- They have sued Kedong Ranch Ltd, Kenya Railways Corporation, National Land Commission and Attorney General
- The ranch has given notice to the local community to vacate the land
Over 30,000 Maasais from Kedong Ranch in Naivasha on Friday moved to court to block their eviction.
Seventeen members of the community sued the state on behalf of their people seeking a declaration their occupation of the disputed land is lawful.
They want the court to find that the land belongs to the Maasai community living there.
They have sued Kedong Ranch Ltd, Kenya Railways Corporation, National Land Commission and the Attorney General.
“Article 28 of the Constitution provides that every person has inherent dignity and the right to have that dignity respected and protected. The petitioners are entitled to dignity as protected by the Constitution and all acts that violate this dignity stand in violation of the Constitution,” the petition reads.
They are apprehensive that further government projects on the suit land as well as the exercise of property rights by Kedong Ranch will undermine their rights.
They say the Maasai community will continue to face imminent threats of eviction, reduction and loss of grazing land and possible loss of ancestral land.

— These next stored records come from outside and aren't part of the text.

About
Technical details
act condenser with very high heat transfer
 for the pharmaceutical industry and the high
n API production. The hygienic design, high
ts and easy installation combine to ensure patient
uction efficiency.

Through lawyer Thomas Letangule, the petitioners say the ranch has given notice to the local community to vacate the land and this could render them destitute.
“The ranch has already subdivided the land parcel and transferred to KenGen company and as a result the petitioners were evicted from the land,” the petition reads.

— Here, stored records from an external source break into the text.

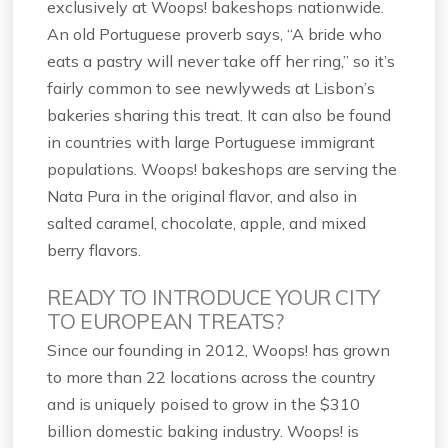
exclusively at Woops! bakeshops nationwide.
An old Portuguese proverb says, “A bride who
eats a pastry will never take off her ring,” so it’s
fairly common to see newlyweds at Lisbon’s
bakeries sharing this treat. It can also be found
in countries with large Portuguese immigrant
populations. Woops! bakeshops are serving the
Nata Pura in the original flavor, and also in
salted caramel, chocolate, apple, and mixed
berry flavors.
READY TO INTRODUCE YOUR CITY
TO EUROPEAN TREATS?
Since our founding in 2012, Woops! has grown
to more than 22 locations across the country
and is uniquely poised to grow in the $310
billion domestic baking industry. Woops! is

The KRC has already constructed the standard gauge railway through the land thereby occasioning eviction of the Maasai community from their ancestral land.
During construction of the SGR, the National Land Commission compensated some of the residents living on the land.
The petitioners claim recently the government earmarked the land for development of the proposed Naivasha Dry Port without compensating the affected community.
“The government must adequately compensate the inhabitants of the land, taking into consideration their interests and their rights,” they argue.
They say they have made significant development on the land including building churches and schools and the state has also constructed a police post.
“The state has been sidelining and continues to neglect the local community whose ancestral land is subject to compulsory acquisition without being compensated,” they claim.
Raphael Kerenke, on behalf of the community, argues that historically the Maasai community have resided in the land and the parcel has always been home to 30,000 families.